Outer Kitsissut

Geography
- Location: Labrador Sea Southern Greenland
- Coordinates: 60°45′N 48°24′W﻿ / ﻿60.750°N 48.400°W
- Major islands: Thorstein
- Highest elevation: 116 m (381 ft)

Administration
- Greenland
- Municipality: Kujalleq

Demographics
- Population: 0

= Outer Kitsissut =

Island group in Greenland

Outer Kitsissut (Kitsissut Avalliit; Ydre Kitsissut, old spelling Ydre Kitsigsut), also known as Thorstein Islands or Torstein Islands, is an island group in the Kujalleq municipality in southern Greenland. Outer Kitsissut is an important ecological area, primarily for its position as a breeding ground for seabirds, and is classified as a Ramsar site. Closest major settlements include Arsuk, Qassimiut and Qaqortoq.

==Geography==
Outer Kitsissut is located 9.5 km to the west-north-west of Cape Desolation 5 km from the shore. It is a compact cluster of small islets and rocks, with a length of 10 km and a width of 5 km. The highest and largest islet is Thorstein Island in the centre of the group, having a maximum length of about 0.7 km with a maximum height of 116 m.

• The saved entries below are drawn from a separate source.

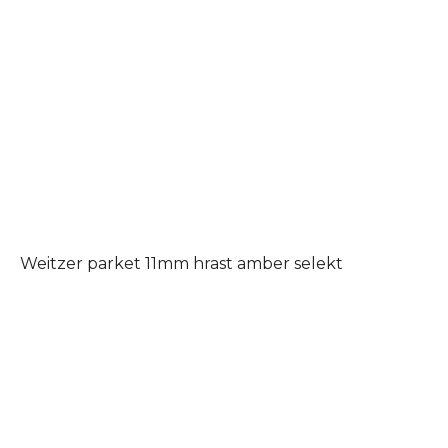
Weitzer parket 11mm hrast amber selekt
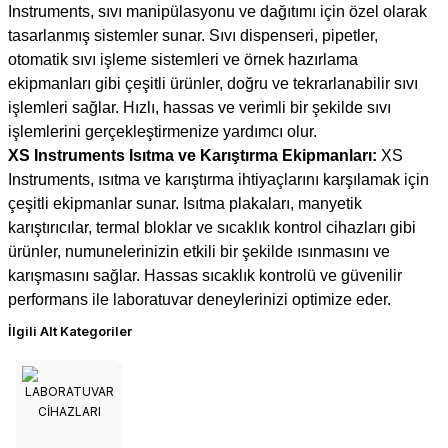
Instruments, sıvı manipülasyonu ve dağıtımı için özel olarak
tasarlanmış sistemler sunar. Sıvı dispenseri, pipetler,
otomatik sıvı işleme sistemleri ve örnek hazırlama
ekipmanları gibi çeşitli ürünler, doğru ve tekrarlanabilir sıvı
işlemleri sağlar. Hızlı, hassas ve verimli bir şekilde sıvı
işlemlerini gerçekleştirmenize yardımcı olur.
XS Instruments Isıtma ve Karıştırma Ekipmanları:
XS
Instruments, ısıtma ve karıştırma ihtiyaçlarını karşılamak için
çeşitli ekipmanlar sunar. Isıtma plakaları, manyetik
karıştırıcılar, termal bloklar ve sıcaklık kontrol cihazları gibi
ürünler, numunelerinizin etkili bir şekilde ısınmasını ve
karışmasını sağlar. Hassas sıcaklık kontrolü ve güvenilir
performans ile laboratuvar deneylerinizi optimize eder.
İlgili Alt Kategoriler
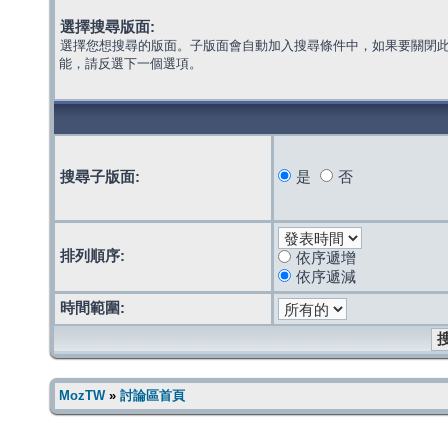
選擇搜尋版面:
選擇您想搜尋的版面。子版面會自動加入搜尋條件中，如果要關閉
能，請反選下一個選項。
搜尋子版面:
是
否
排列順序:
依序遞增
依序遞減
時間範圍:
MozTW
»
討論區首頁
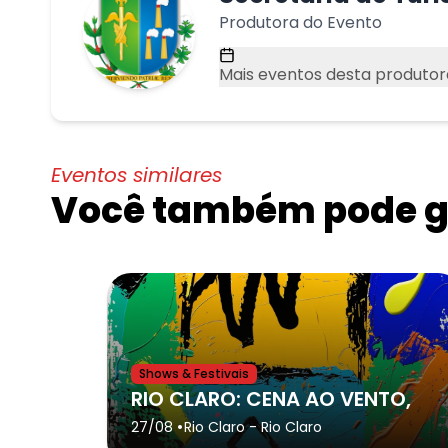
Produtora do Evento
Mais eventos desta produtor
Eventos similares
Você também pode go
Shows & Festivais
RIO CLARO: CENA AO VENTO,
•
27/08
Rio Claro
- Rio Claro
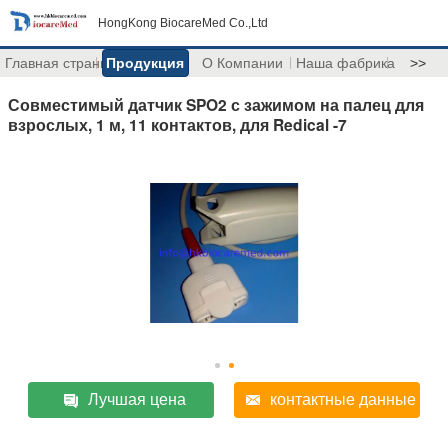
HongKong BiocareMed Co.,Ltd
Главная страница
Продукция
О Компании
Наша фабрика
>>
Совместимый датчик SPO2 с зажимом на палец для
взрослых, 1 м, 11 контактов, для Redical -7
Лучшая цена
контактные данные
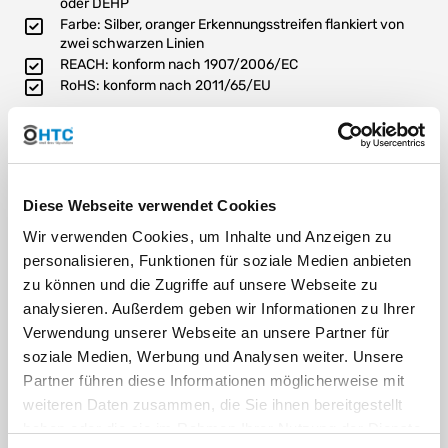
oder DEHP
Farbe: Silber, oranger Erkennungsstreifen flankiert von
zwei schwarzen Linien
REACH: konform nach 1907/2006/EC
RoHS: konform nach 2011/65/EU
Diese Webseite verwendet Cookies
Die Topqualität für den professionellen Privateinsatz,
Landwirtschaft, Industrie sowie allen anspruchsvollen
Wir verwenden Cookies, um Inhalte und Anzeigen zu
Anwendungen unter harten Bedingungen!
personalisieren, Funktionen für soziale Medien anbieten
Einzigartige Maschenstruktur-Technik: Das effektive System zur
zu können und die Zugriffe auf unsere Webseite zu
Vorbeugung von Schlauchtorsion und Knickverhalten
analysieren. Außerdem geben wir Informationen zu Ihrer
Verwendung unserer Webseite an unsere Partner für
Durch die einzigartige Maschenstruktur führt der ANTI TORSION
eine regelrechte Revolution auf dem gewebeverstärkten
soziale Medien, Werbung und Analysen weiter. Unsere
Garten- und Industrieschlauchsektor herbei. Die Vorzüge dieser
Partner führen diese Informationen möglicherweise mit
neuartigen Verstärkungstechnik gehen wesentlich aus der
weiteren Daten zusammen, die Sie ihnen bereitgestellt
Synergie von Kreuz- und Trikotgewebe hervor, die es
haben oder die sie im Rahmen Ihrer Nutzung der Dienste
ermöglicht, durch zwei Verstärkungslagen Torsionsfreiheit,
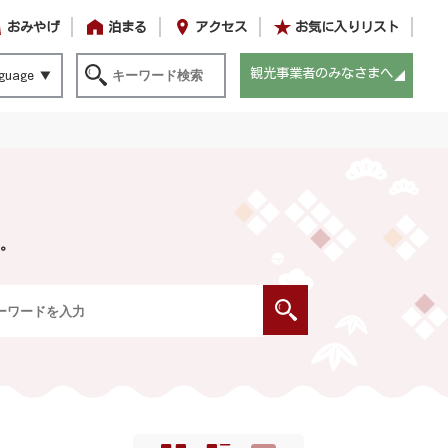
おみやげ
泊まる
アクセス
お気に入りリスト
観光事業者のみなさまへ
guage
。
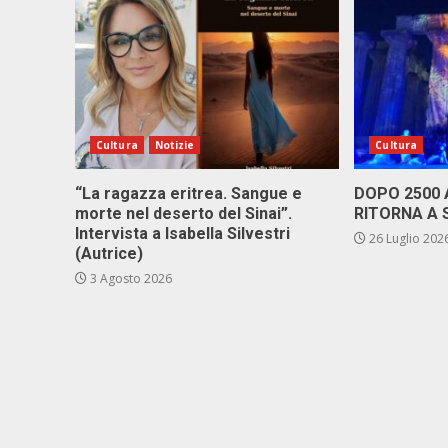
Cultura
Notizie
Cultura
“La ragazza eritrea. Sangue e
DOPO 2500
morte nel deserto del Sinai”.
RITORNA A 
Intervista a Isabella Silvestri
26 Luglio 202
(Autrice)
3 Agosto 2026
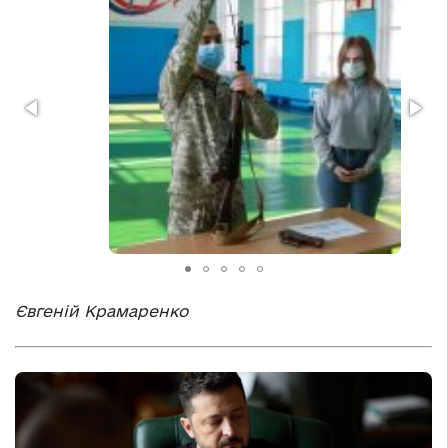
Євгеній Крамаренко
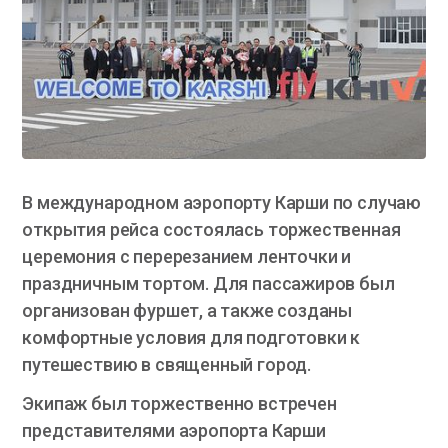
В международном аэропорту Карши по случаю
открытия рейса состоялась торжественная
церемония с перерезанием ленточки и
праздничным тортом. Для пассажиров был
организован фуршет, а также созданы
комфортные условия для подготовки к
путешествию в священный город.
Экипаж был торжественно встречен
представителями аэропорта Карши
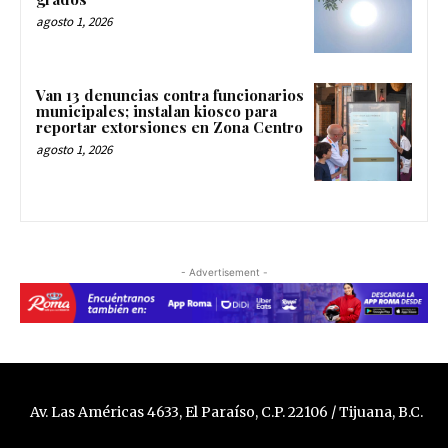
agosto 1, 2026
Van 13 denuncias contra funcionarios
municipales; instalan kiosco para
reportar extorsiones en Zona Centro
agosto 1, 2026
- Advertisement -
Av. Las Américas 4633, El Paraíso, C.P. 22106 / Tijuana, B.C.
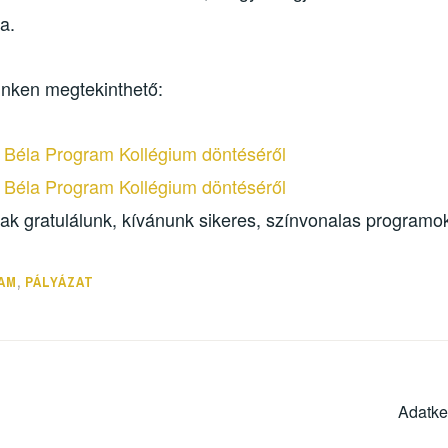
a.
 linken megtekinthető:
 Béla Program Kollégium döntéséről
 Béla Program Kollégium döntéséről
k gratulálunk, kívánunk sikeres, színvonalas programok
AM
,
PÁLYÁZAT
Adatke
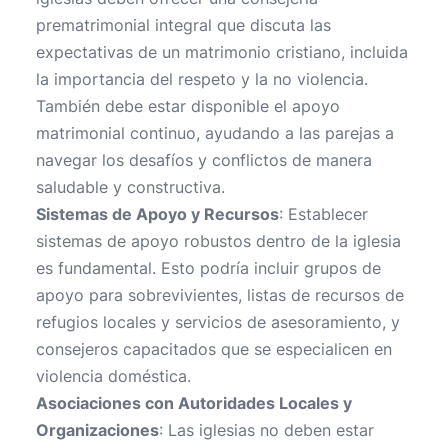
prematrimonial integral que discuta las
expectativas de un matrimonio cristiano, incluida
la importancia del respeto y la no violencia.
También debe estar disponible el apoyo
matrimonial continuo, ayudando a las parejas a
navegar los desafíos y conflictos de manera
saludable y constructiva.
Sistemas de Apoyo y Recursos
: Establecer
sistemas de apoyo robustos dentro de la iglesia
es fundamental. Esto podría incluir grupos de
apoyo para sobrevivientes, listas de recursos de
refugios locales y servicios de asesoramiento, y
consejeros capacitados que se especialicen en
violencia doméstica.
Asociaciones con Autoridades Locales y
Organizaciones
: Las iglesias no deben estar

The Inner Kitsissut group lies 4 km to the northeast of the northern end of the cluster at the mouth of the Coppermine Bay.

== Ecology ==
The Kitsissut archipelago is known as the only breeding reserve for birds of southern Greenland. As of 1992, major breeding species include the northern fulmar (Fulmarus glacialis), razorbill (Alca torda), black-legged kittiwake (Rissa tridactyla), and Atlantic puffin (Fratercula arctica), together with various Larus, Uria and Somateria species. However, significant decline has been reported from several birds in the 1992 report based on previous reports of the 70s, largely due to a prolonged cold climate during the 1991/92 winter, including habitat disturbances from egg harvesting. A preliminary study from 2009 till 2011 reported further significant population decline from egg harvesting, although some species with more inaccessible nests are less prone to decline.